The panel of experts was moderated by Brookings Vice President and Director of Governance Studies Darrell West. Speakers included Anthony Ridgway, a senior regulatory scientist at Health Canada; Mary Pendergast, president of Pendergast Consulting, which provides strategic and tactical advise to biotech and pharmaceutical corporations, governments, professional and patient groups and institutions on regulatory issues relating to compliance and drug development; and Henry Grabowski, professor of economics and director of the program in pharmaceuticals at Health Economics at Duke University.

Ridway said that in Canada, biosimilar products are examined "on a case-by-case basis."

"Full chemistry and manufacturing data is required, plus the comparability study with the referenced biologic. Clinical data is required. The amount of that data is negotiable and is influenced by several factors. And one should use the same reference product throughout the development of the program," Ridway explained. "On the Canadian side, we started with a new drug submission approach and said, okay, what concessions, what relaxations can be made. And I think it's interesting that both the European Union and Canada have ended up around the same place, even though we perhaps approached it from different directions."

Grabowski said there are many lessons to be learned from Europe.
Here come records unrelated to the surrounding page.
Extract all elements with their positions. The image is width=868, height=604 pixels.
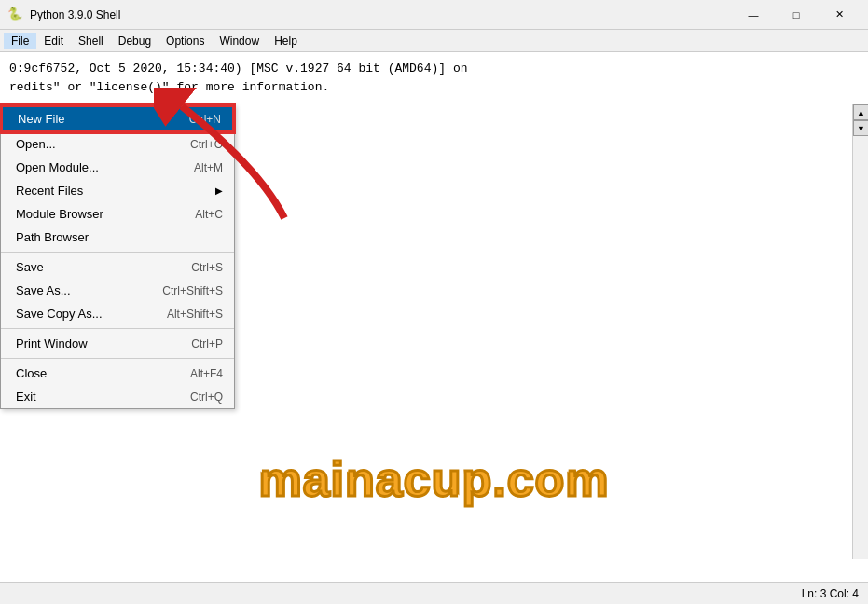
- module-browser-shortcut: Alt+C: [195, 208, 223, 221]
- separator-2: [1, 328, 234, 329]
- print-window-label: Print Window: [16, 336, 88, 350]
- menu-window[interactable]: Window: [212, 33, 267, 49]
- path-browser-label: Path Browser: [16, 230, 89, 244]
- menu-file[interactable]: File: [4, 33, 36, 49]
- menu-options[interactable]: Options: [158, 33, 212, 49]
- menu-edit[interactable]: Edit: [36, 33, 71, 49]
- print-window-shortcut: Ctrl+P: [191, 337, 223, 350]
- minimize-button[interactable]: —: [732, 0, 775, 30]
- open-label: Open...: [16, 137, 56, 151]
- menu-open[interactable]: Open... Ctrl+O: [1, 132, 234, 156]
- status-text: Ln: 3 Col: 4: [802, 587, 859, 600]
- save-label: Save: [16, 260, 44, 274]
- open-module-shortcut: Alt+M: [194, 161, 223, 174]
- file-dropdown-menu: New File Ctrl+N Open... Ctrl+O Open Modu…: [0, 104, 235, 409]
- menu-module-browser[interactable]: Module Browser Alt+C: [1, 202, 234, 226]
- menu-save-copy-as[interactable]: Save Copy As... Alt+Shift+S: [1, 302, 234, 325]
- window-controls: — □ ✕: [732, 0, 861, 30]
- close-label: Close: [16, 366, 47, 380]
- save-copy-as-label: Save Copy As...: [16, 307, 103, 321]
- exit-label: Exit: [16, 390, 36, 404]
- menu-help[interactable]: Help: [267, 33, 305, 49]
- close-button[interactable]: ✕: [818, 0, 861, 30]
- open-shortcut: Ctrl+O: [190, 138, 223, 151]
- recent-files-label: Recent Files: [16, 184, 83, 198]
- save-as-label: Save As...: [16, 283, 71, 297]
- recent-files-arrow: ▶: [215, 185, 223, 196]
- menu-close[interactable]: Close Alt+F4: [1, 362, 234, 385]
- new-file-label: New File: [18, 112, 65, 126]
- window-title: Python 3.9.0 Shell: [30, 8, 732, 21]
- menu-recent-files[interactable]: Recent Files ▶: [1, 179, 234, 202]
- new-file-shortcut: Ctrl+N: [189, 113, 221, 126]
- shell-line-1: 0:9cf6752, Oct 5 2020, 15:34:40) [MSC v.…: [9, 60, 859, 78]
- save-copy-as-shortcut: Alt+Shift+S: [167, 308, 223, 321]
- menu-new-file[interactable]: New File Ctrl+N: [1, 105, 234, 132]
- maximize-button[interactable]: □: [775, 0, 818, 30]
- scroll-up-button[interactable]: ▲: [853, 104, 868, 120]
- close-shortcut: Alt+F4: [190, 367, 223, 380]
- title-bar: 🐍 Python 3.9.0 Shell — □ ✕: [0, 0, 868, 30]
- menu-path-browser[interactable]: Path Browser: [1, 226, 234, 249]
- vertical-scrollbar[interactable]: ▲ ▼: [852, 104, 868, 559]
- menu-save[interactable]: Save Ctrl+S: [1, 255, 234, 279]
- open-module-label: Open Module...: [16, 160, 99, 174]
- save-as-shortcut: Ctrl+Shift+S: [162, 284, 223, 297]
- menu-print-window[interactable]: Print Window Ctrl+P: [1, 332, 234, 355]
- separator-3: [1, 358, 234, 359]
- menu-bar: File Edit Shell Debug Options Window Hel…: [0, 30, 868, 52]
- save-shortcut: Ctrl+S: [191, 261, 223, 274]
- menu-open-module[interactable]: Open Module... Alt+M: [1, 156, 234, 179]
- scroll-down-button[interactable]: ▼: [853, 120, 868, 136]
- separator-1: [1, 252, 234, 253]
- menu-exit[interactable]: Exit Ctrl+Q: [1, 385, 234, 408]
- menu-shell[interactable]: Shell: [71, 33, 111, 49]
- watermark-text: mainacup.com: [258, 451, 609, 507]
- exit-shortcut: Ctrl+Q: [190, 391, 223, 404]
- shell-output: 0:9cf6752, Oct 5 2020, 15:34:40) [MSC v.…: [0, 52, 868, 103]
- module-browser-label: Module Browser: [16, 207, 103, 221]
- menu-save-as[interactable]: Save As... Ctrl+Shift+S: [1, 279, 234, 302]
- shell-line-2: redits" or "license()" for more informat…: [9, 78, 859, 97]
- status-bar: Ln: 3 Col: 4: [0, 582, 868, 604]
- menu-debug[interactable]: Debug: [111, 33, 158, 49]
- app-icon: 🐍: [7, 7, 24, 23]
- main-content: 0:9cf6752, Oct 5 2020, 15:34:40) [MSC v.…: [0, 52, 868, 582]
"Germany is the kind of leading edge of usage of biosimilars, and basically they have had biosimilars for erythropoietin now for two years and for the G-CSF's products like Neupogen for one year," he said. "And the penetration against the reference product, Eprex in the EPO area is now at 60 percent. We're seeing price changes. The price discounting of the biosimilar relevant to the reference product, that introduction is now around 40 percent. And we also see the reference product dropping its price, not the full 40 percent, but a significant amount, part of the way towards the biosimilar in Europe, and that's all without any kind of substitution or interchangeability."
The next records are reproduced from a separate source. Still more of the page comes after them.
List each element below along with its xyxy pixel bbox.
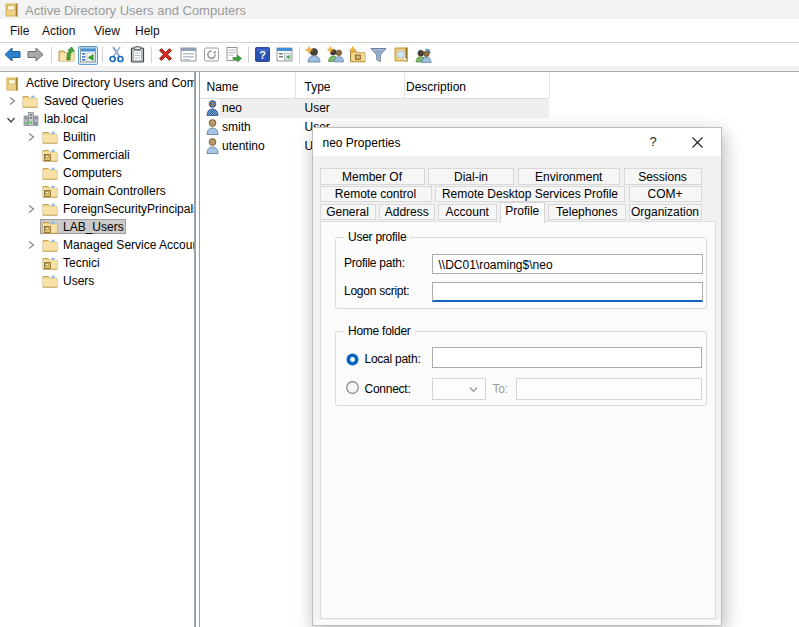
svg-text:?: ? [259, 49, 266, 61]
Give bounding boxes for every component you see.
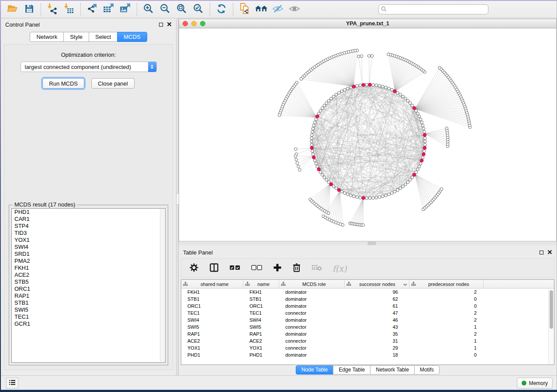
add-column-button[interactable] xyxy=(273,263,282,274)
mcds-result-item[interactable]: SRD1 xyxy=(12,251,165,258)
copy-documents-icon xyxy=(239,3,250,17)
mcds-result-item[interactable]: FKH1 xyxy=(12,265,165,272)
table-row[interactable]: SWI4SWI4dominator462 xyxy=(181,316,554,323)
table-toolbar: f(x) xyxy=(181,258,554,278)
export-network-button[interactable] xyxy=(84,3,100,17)
two-houses-icon xyxy=(255,3,268,16)
refresh-view-button[interactable] xyxy=(213,3,230,17)
mcds-result-item[interactable]: STP4 xyxy=(12,223,165,230)
zoom-selected-button[interactable] xyxy=(190,3,207,17)
deselect-all-button[interactable] xyxy=(251,265,263,272)
table-settings-button[interactable] xyxy=(189,263,199,274)
export-network-icon xyxy=(86,3,98,16)
sort-descending-icon xyxy=(403,282,407,287)
mcds-result-item[interactable]: PMA2 xyxy=(12,258,165,265)
column-header-name[interactable]: name xyxy=(243,280,279,288)
zoom-out-button[interactable] xyxy=(157,3,173,17)
tab-mcds[interactable]: MCDS xyxy=(117,32,147,42)
mcds-result-item[interactable]: TID3 xyxy=(12,230,165,237)
table-tabs: Node TableEdge TableNetwork TableMotifs xyxy=(296,365,439,375)
tab-select[interactable]: Select xyxy=(89,32,118,42)
table-row[interactable]: TEC1TEC1connector472 xyxy=(181,309,554,316)
float-panel-icon[interactable] xyxy=(540,251,543,254)
mcds-result-item[interactable]: SWI5 xyxy=(12,306,165,313)
horizontal-splitter[interactable] xyxy=(179,241,557,245)
table-row[interactable]: SWI5SWI5connector431 xyxy=(181,323,554,330)
scrollbar-thumb[interactable] xyxy=(550,290,553,329)
table-tab-edge-table[interactable]: Edge Table xyxy=(333,365,370,375)
show-all-button[interactable] xyxy=(286,3,303,17)
column-header-successor-nodes[interactable]: successor nodes xyxy=(345,280,409,288)
mcds-list-scrollbar[interactable] xyxy=(160,209,165,362)
zoom-fit-button[interactable] xyxy=(173,3,190,17)
memory-status-icon xyxy=(522,381,526,385)
mcds-result-groupbox: MCDS result (17 nodes) PHD1CAR1STP4TID3Y… xyxy=(9,205,168,365)
network-canvas[interactable] xyxy=(179,28,557,241)
column-header-predecessor-nodes[interactable]: predecessor nodes xyxy=(409,280,484,288)
tab-style[interactable]: Style xyxy=(63,32,89,42)
mcds-result-item[interactable]: PHD1 xyxy=(12,209,165,216)
table-tab-node-table[interactable]: Node Table xyxy=(296,365,334,375)
float-panel-icon[interactable] xyxy=(159,23,163,27)
run-mcds-button[interactable]: Run MCDS xyxy=(42,78,84,89)
search-icon xyxy=(381,6,387,14)
column-header-MCDS-role[interactable]: MCDS role xyxy=(279,280,345,288)
save-session-button[interactable] xyxy=(21,3,38,17)
open-folder-icon xyxy=(7,3,18,16)
export-image-button[interactable] xyxy=(117,3,134,17)
zoom-out-icon xyxy=(159,3,171,16)
table-row[interactable]: PHD1PHD1dominator180 xyxy=(181,351,554,358)
select-all-button[interactable] xyxy=(229,265,241,272)
close-panel-button[interactable]: Close panel xyxy=(91,78,135,89)
mcds-result-item[interactable]: ORC1 xyxy=(12,285,165,292)
import-network-icon xyxy=(47,3,58,16)
table-row[interactable]: ACE2ACE2connector311 xyxy=(181,337,554,344)
zoom-in-button[interactable] xyxy=(140,3,157,17)
mcds-result-item[interactable]: SWI4 xyxy=(12,244,165,251)
table-tab-motifs[interactable]: Motifs xyxy=(414,365,439,375)
copy-style-button[interactable] xyxy=(236,3,253,17)
table-header-row: shared namenameMCDS rolesuccessor nodesp… xyxy=(181,280,554,289)
tab-network[interactable]: Network xyxy=(30,32,64,42)
first-neighbors-button[interactable] xyxy=(253,3,270,17)
mcds-result-item[interactable]: CAR1 xyxy=(12,216,165,223)
network-title: YPA_prune.txt_1 xyxy=(179,21,556,27)
close-panel-icon[interactable] xyxy=(547,249,552,256)
close-panel-icon[interactable] xyxy=(167,21,172,28)
delete-column-button[interactable] xyxy=(292,263,301,274)
mcds-result-title: MCDS result (17 nodes) xyxy=(13,201,77,208)
mcds-result-item[interactable]: ACE2 xyxy=(12,272,165,279)
column-header-shared-name[interactable]: shared name xyxy=(181,280,243,288)
mcds-result-item[interactable]: YOX1 xyxy=(12,237,165,244)
table-row[interactable]: ORC1ORC1dominator610 xyxy=(181,303,554,309)
table-row[interactable]: FKH1FKH1dominator962 xyxy=(181,289,554,296)
table-tab-network-table[interactable]: Network Table xyxy=(370,365,415,375)
mcds-result-item[interactable]: STB1 xyxy=(12,299,165,306)
table-panel-title: Table Panel xyxy=(183,249,540,256)
mcds-result-item[interactable]: STB5 xyxy=(12,279,165,285)
table-row[interactable]: STB1STB1dominator620 xyxy=(181,296,554,303)
export-table-button[interactable] xyxy=(100,3,117,17)
network-titlebar[interactable]: YPA_prune.txt_1 xyxy=(179,19,557,28)
hide-selected-button[interactable] xyxy=(270,3,286,17)
node-table[interactable]: shared namenameMCDS rolesuccessor nodesp… xyxy=(181,279,554,365)
list-icon xyxy=(9,379,16,387)
open-file-button[interactable] xyxy=(4,3,21,17)
mcds-result-list[interactable]: PHD1CAR1STP4TID3YOX1SWI4SRD1PMA2FKH1ACE2… xyxy=(11,208,166,363)
split-view-button[interactable] xyxy=(209,263,219,274)
table-row[interactable]: RAP1RAP1dominator352 xyxy=(181,330,554,337)
mcds-result-item[interactable]: GCR1 xyxy=(12,320,165,327)
search-input[interactable] xyxy=(378,4,488,14)
splitter-handle[interactable] xyxy=(368,242,376,245)
function-builder-button[interactable]: f(x) xyxy=(332,264,347,273)
mcds-result-item[interactable]: RAP1 xyxy=(12,292,165,299)
mcds-result-item[interactable]: TEC1 xyxy=(12,313,165,320)
criterion-select[interactable]: largest connected component (undirected) xyxy=(21,62,157,72)
import-network-button[interactable] xyxy=(44,3,61,17)
show-panels-button[interactable] xyxy=(6,378,18,389)
import-table-button[interactable] xyxy=(61,3,77,17)
table-row[interactable]: YOX1YOX1connector291 xyxy=(181,344,554,351)
delete-table-button[interactable] xyxy=(311,264,322,273)
memory-button[interactable]: Memory xyxy=(517,378,553,389)
table-scrollbar[interactable] xyxy=(548,289,554,364)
Data exclusivity, one of the main points of debate in legislators' ongoing discussion about approving biosimilars, remains an issue, Grabowksi added.

"People say, well, if we have patents, why do we need some period before the data exclusivity, it's the period before a biosimilar can rely on some of the initial safety and efficacy data to get an abbreviated approval," he said. "Congress eventually settled on 12 years after a lot of debate. Should it be 5 years? Should it be 14? Some say we don't need it. I think the reason you need some kind of exclusivity is often the drug candidates, the good drug candidates, good therapeutic candidates may not have good patent protection. It may take a long time so that the core patent time is eroded."
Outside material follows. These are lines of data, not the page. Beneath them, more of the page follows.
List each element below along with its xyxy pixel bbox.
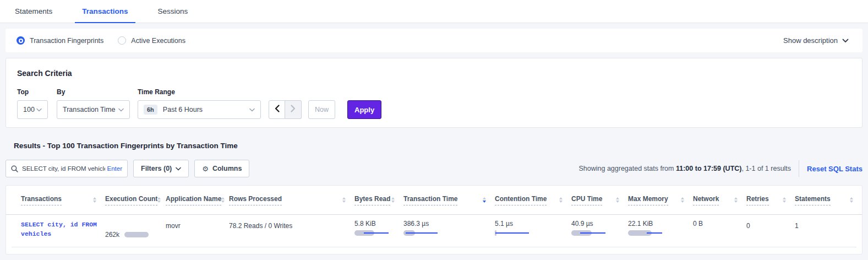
top-select[interactable]: 100 bbox=[17, 100, 48, 119]
radio-label: Transaction Fingerprints bbox=[30, 37, 103, 45]
column-header-retries[interactable]: Retries bbox=[746, 195, 795, 205]
results-search-box: Enter bbox=[6, 160, 128, 177]
sort-icon[interactable] bbox=[850, 197, 853, 203]
by-label: By bbox=[57, 88, 138, 96]
enter-hint: Enter bbox=[107, 165, 123, 172]
time-range-badge: 6h bbox=[144, 105, 157, 115]
column-header-max-memory[interactable]: Max Memory bbox=[628, 195, 693, 205]
radio-active-executions[interactable]: Active Executions bbox=[118, 36, 185, 45]
stats-summary-range: 11:00 to 17:59 (UTC) bbox=[676, 165, 741, 172]
max-memory-bar bbox=[628, 230, 662, 236]
sort-icon[interactable] bbox=[93, 197, 96, 203]
contention-time-value: 5.1 µs bbox=[495, 220, 571, 228]
sort-icon[interactable] bbox=[734, 197, 738, 203]
time-range-value: Past 6 Hours bbox=[163, 106, 203, 113]
execution-count-bar bbox=[124, 232, 149, 237]
column-header-statements[interactable]: Statements bbox=[795, 195, 862, 205]
sort-icon[interactable] bbox=[391, 197, 395, 203]
results-toolbar: Enter Filters (0) ⚙ Columns Showing aggr… bbox=[6, 160, 862, 177]
top-select-value: 100 bbox=[23, 106, 35, 113]
column-header-execution-count[interactable]: Execution Count bbox=[105, 195, 166, 205]
retries-cell: 0 bbox=[746, 220, 795, 247]
network-cell: 0 B bbox=[693, 220, 746, 247]
bytes-read-cell: 5.8 KiB bbox=[354, 220, 403, 247]
sort-icon[interactable] bbox=[221, 197, 225, 203]
column-header-application-name[interactable]: Application Name bbox=[166, 195, 229, 205]
time-range-field: Time Range 6h Past 6 Hours bbox=[138, 88, 269, 119]
tab-transactions[interactable]: Transactions bbox=[75, 7, 135, 23]
contention-time-cell: 5.1 µs bbox=[495, 220, 571, 247]
radio-transaction-fingerprints[interactable]: Transaction Fingerprints bbox=[17, 36, 103, 45]
time-range-next-button[interactable] bbox=[285, 100, 302, 119]
column-header-rows-processed[interactable]: Rows Processed bbox=[229, 195, 354, 205]
sort-icon[interactable] bbox=[681, 197, 684, 203]
filters-button[interactable]: Filters (0) bbox=[133, 160, 189, 177]
sort-icon[interactable] bbox=[342, 197, 346, 203]
caret-right-icon bbox=[291, 105, 296, 115]
show-description-toggle[interactable]: Show description bbox=[783, 36, 849, 45]
chevron-down-icon bbox=[249, 108, 255, 112]
show-description-label: Show description bbox=[783, 36, 838, 45]
top-label: Top bbox=[17, 88, 57, 96]
filters-button-label: Filters (0) bbox=[141, 165, 172, 172]
table-header-row: Transactions Execution Count Application… bbox=[6, 186, 862, 215]
column-header-cpu-time[interactable]: CPU Time bbox=[571, 195, 628, 205]
search-criteria-title: Search Criteria bbox=[17, 69, 851, 78]
divider bbox=[799, 160, 799, 177]
results-title: Results - Top 100 Transaction Fingerprin… bbox=[14, 142, 868, 150]
transaction-fingerprint-link[interactable]: SELECT city, id FROMvehicles bbox=[21, 220, 105, 239]
gear-icon: ⚙ bbox=[202, 165, 209, 173]
chevron-down-icon bbox=[118, 108, 124, 112]
rows-processed-cell: 78.2 Reads / 0 Writes bbox=[229, 220, 354, 247]
statements-cell: 1 bbox=[795, 220, 862, 247]
execution-count-cell: 262k bbox=[105, 220, 166, 247]
execution-count-value: 262k bbox=[105, 231, 119, 239]
transaction-time-cell: 386.3 µs bbox=[403, 220, 495, 247]
by-select-value: Transaction Time bbox=[63, 106, 115, 113]
sql-activity-tabbar: Statements Transactions Sessions bbox=[0, 0, 868, 23]
by-select[interactable]: Transaction Time bbox=[57, 100, 130, 119]
column-header-transactions[interactable]: Transactions bbox=[21, 195, 105, 205]
view-toggle-row: Transaction Fingerprints Active Executio… bbox=[6, 29, 862, 52]
time-range-label: Time Range bbox=[138, 88, 269, 96]
sort-icon[interactable] bbox=[559, 197, 563, 203]
tab-sessions[interactable]: Sessions bbox=[151, 7, 195, 23]
search-icon bbox=[11, 165, 18, 172]
reset-sql-stats-link[interactable]: Reset SQL Stats bbox=[807, 165, 862, 173]
application-name-cell: movr bbox=[166, 220, 229, 247]
time-range-prev-button[interactable] bbox=[269, 100, 285, 119]
transaction-cell: SELECT city, id FROMvehicles bbox=[21, 220, 105, 247]
cpu-time-bar bbox=[571, 230, 605, 236]
search-criteria-panel: Search Criteria Top 100 By Transaction T… bbox=[6, 58, 862, 128]
now-button[interactable]: Now bbox=[308, 100, 335, 119]
row-divider bbox=[12, 247, 856, 247]
radio-unselected-icon bbox=[118, 36, 126, 45]
cpu-time-cell: 40.9 µs bbox=[571, 220, 628, 247]
stats-summary: Showing aggregated stats from 11:00 to 1… bbox=[578, 165, 791, 172]
sort-icon[interactable] bbox=[783, 197, 786, 203]
sort-icon[interactable] bbox=[157, 197, 161, 203]
search-input[interactable] bbox=[22, 165, 105, 172]
caret-left-icon bbox=[275, 105, 280, 115]
sort-icon[interactable] bbox=[616, 197, 619, 203]
bytes-read-bar bbox=[354, 230, 389, 236]
column-header-contention-time[interactable]: Contention Time bbox=[495, 195, 571, 205]
time-range-select[interactable]: 6h Past 6 Hours bbox=[138, 100, 261, 119]
radio-selected-icon bbox=[17, 36, 25, 45]
max-memory-cell: 22.1 KiB bbox=[628, 220, 693, 247]
chevron-down-icon bbox=[36, 108, 42, 112]
chevron-down-icon bbox=[842, 39, 849, 43]
column-header-bytes-read[interactable]: Bytes Read bbox=[354, 195, 403, 205]
column-header-network[interactable]: Network bbox=[693, 195, 746, 205]
columns-button[interactable]: ⚙ Columns bbox=[194, 160, 249, 177]
top-field: Top 100 bbox=[17, 88, 57, 119]
transaction-time-value: 386.3 µs bbox=[403, 220, 495, 228]
sort-icon-active-desc[interactable] bbox=[483, 197, 486, 203]
time-range-arrows bbox=[269, 100, 302, 119]
apply-button[interactable]: Apply bbox=[347, 100, 381, 119]
transactions-table: Transactions Execution Count Application… bbox=[6, 185, 862, 254]
contention-time-bar bbox=[495, 230, 529, 236]
tab-statements[interactable]: Statements bbox=[8, 7, 59, 23]
column-header-transaction-time[interactable]: Transaction Time bbox=[403, 195, 495, 205]
toolbar-right: Showing aggregated stats from 11:00 to 1… bbox=[578, 160, 862, 177]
Speaking candidly about the motivations behind defining an approval pathway for biosimilars, Pendergast said, "I think the one thing you can say about the United States is that the biosimilar legislation was definitely economically motivated, and there certainly has been enough politics in it for everyone to have a share. Should we envy our Canadian neighbors to the north, where this was not either politically nor economically motivated?"
In the United States, Pendergast said, questions about the regulation of biosimilars remain across multiple government entities.

"So talking about the implementation of biosimilars, I was at the FDA, worked on the Hatch-Waxman legislation before it was passed, and then helped implement it. I litigated the first case under that legislation and have watched it over the last 26 years. And one of the things I would like to point out is that 26 years later, there are still court cases, there are still guidance documents coming out, there are still areas of that law that we don't understand or where courts have taken contrary positions," she said. "You have a seminar next year at this time, do not expect everything to be decided, because it won't have been."